À ce niveau là du cortège, une nouvelle invitation circule, simple, évidente : « On se fait les banques ! ». Quelques personnes tentent bien de dire « pas de casse ! », « c’est pas comme ça qu’on fait avancer les choses ! », mais le slogan qui s’impose tout au long du retour est bel et bien « Tout le monde déteste les banquiers ! ». Le cortège d’aller à 2000-3000 ne se tenait pas vraiment étant donné la grande diversité des pratiques et des positions, tout au plus une sorte de tolérance molle. Ce cortège de retour à 500, plus restreint mais loin d’être uniquement « radical », est quasiment d’un bloc (malgré quelques voix discordantes mais minoritaires).

Chaque vitrine pétée, à coup de marteau, de pavés, de barre de chantier ou au pied, est systématiquement acclamée. C’est l’euphorie. « Attendez on a oublié Groupama ! ». « Et l’agence immobilière ! ». Les voisins à la fenêtre et les clients médusés des bars, légèrement effrayés, sont rassurés par quelques personnes qui, comme à l’aller, prennent le temps d’expliquer et de communiquer l’enthousiasme (manière de dire qu’une fois encore il ne faut pas se focaliser sur la casse pour la casse) : « Vous inquiétez pas, on est en lutte contre la loi travail et son monde, on ne fait que péter les banques et toutes les institutions qui nous pourrissent la vie, venez ! ». Beaucoup réagissent de manière positive. Un déplacement un peu fou naît dans ce cortège : l’évidence stratégique à attaquer, en commun, des cibles logiques de l’exploitation capitaliste au premier chef duquel les banques.

 

Blocage de la place et feux de joie


Arrivé sur la place de la Commune, tout le monde est chaud bouillant. « Allez, on se fait l’hôtel 4 étoiles et toute les banques de la place ! » entend-on hurler, « on continue en manif’ sauvage et on récupère le reste des gentes sur la place ! ». Un débat s’installe pourtant au sein du cortège : « Peut-être qu’on doit éviter de péter tous les trucs autour de Répu car c’est un peu la maison où beaucoup de gens dorment et on veut éviter de donner trop de prétextes d’intervention ? Peut-être qu’on doit continuer d’aller attaquer des cibles partout ailleurs mais pas sur la place au sens strict ? ». Au sein de ce moment de flottement, un grand feu de joie est allumé avec des palettes et des cartons et la trance music envahit les corps grâce à une petite sono mobile sortie d’on ne sait où.
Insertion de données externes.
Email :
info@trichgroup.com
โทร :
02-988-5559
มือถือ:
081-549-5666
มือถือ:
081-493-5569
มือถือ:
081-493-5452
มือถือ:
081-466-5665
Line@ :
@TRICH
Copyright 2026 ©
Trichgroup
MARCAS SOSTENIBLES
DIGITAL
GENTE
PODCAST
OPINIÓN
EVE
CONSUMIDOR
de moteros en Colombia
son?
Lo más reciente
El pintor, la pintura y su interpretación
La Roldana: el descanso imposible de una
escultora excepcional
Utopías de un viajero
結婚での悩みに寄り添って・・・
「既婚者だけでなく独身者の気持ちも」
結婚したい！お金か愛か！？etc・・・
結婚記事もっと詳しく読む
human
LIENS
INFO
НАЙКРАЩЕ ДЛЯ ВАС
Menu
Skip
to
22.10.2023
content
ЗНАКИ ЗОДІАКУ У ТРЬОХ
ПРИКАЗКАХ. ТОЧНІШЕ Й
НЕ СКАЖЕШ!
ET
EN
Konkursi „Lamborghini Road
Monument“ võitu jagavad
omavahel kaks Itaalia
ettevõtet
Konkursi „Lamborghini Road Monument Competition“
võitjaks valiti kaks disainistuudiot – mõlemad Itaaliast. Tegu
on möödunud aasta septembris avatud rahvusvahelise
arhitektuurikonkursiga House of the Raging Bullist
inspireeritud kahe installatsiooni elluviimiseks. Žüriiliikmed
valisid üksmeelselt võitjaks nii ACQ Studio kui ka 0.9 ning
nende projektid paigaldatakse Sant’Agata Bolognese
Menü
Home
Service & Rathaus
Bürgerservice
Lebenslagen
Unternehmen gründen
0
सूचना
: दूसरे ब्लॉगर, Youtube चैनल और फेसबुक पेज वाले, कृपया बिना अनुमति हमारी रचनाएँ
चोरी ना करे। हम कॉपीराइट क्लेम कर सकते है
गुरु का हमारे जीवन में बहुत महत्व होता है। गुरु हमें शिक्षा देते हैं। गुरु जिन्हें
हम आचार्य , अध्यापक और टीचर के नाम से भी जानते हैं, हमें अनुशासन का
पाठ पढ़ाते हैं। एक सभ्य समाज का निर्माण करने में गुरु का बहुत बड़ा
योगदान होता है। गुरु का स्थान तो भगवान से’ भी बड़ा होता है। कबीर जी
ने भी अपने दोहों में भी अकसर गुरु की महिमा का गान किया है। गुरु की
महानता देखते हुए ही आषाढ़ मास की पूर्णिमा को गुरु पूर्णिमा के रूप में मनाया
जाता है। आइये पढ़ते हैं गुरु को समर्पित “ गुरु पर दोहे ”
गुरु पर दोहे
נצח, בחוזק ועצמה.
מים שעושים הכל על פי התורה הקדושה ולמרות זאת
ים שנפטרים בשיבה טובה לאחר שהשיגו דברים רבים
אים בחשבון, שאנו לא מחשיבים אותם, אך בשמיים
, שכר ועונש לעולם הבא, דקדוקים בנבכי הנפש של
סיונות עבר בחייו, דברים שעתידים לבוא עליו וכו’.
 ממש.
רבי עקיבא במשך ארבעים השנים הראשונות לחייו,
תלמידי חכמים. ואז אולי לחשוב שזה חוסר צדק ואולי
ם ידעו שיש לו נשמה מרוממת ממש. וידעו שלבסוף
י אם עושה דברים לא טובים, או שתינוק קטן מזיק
Nous sommes des centaines à bloquer la circulation. Le « service sérénité » de la Nuit Debout est complètement dépassé, flippé, angoissé à l’idée d’une intervention des flics, de la « décrédibilisation du mouvement », ils tenteront d’ailleurs à plusieurs reprises de diffuser la rumeur fausse d’une intervention imminente des keufs pour encourager les gens à ne plus bloquer la circulation, prélude aux tentatives de dissociation des jours suivants par la bureaucratie communicante des commissions (voir partie III/).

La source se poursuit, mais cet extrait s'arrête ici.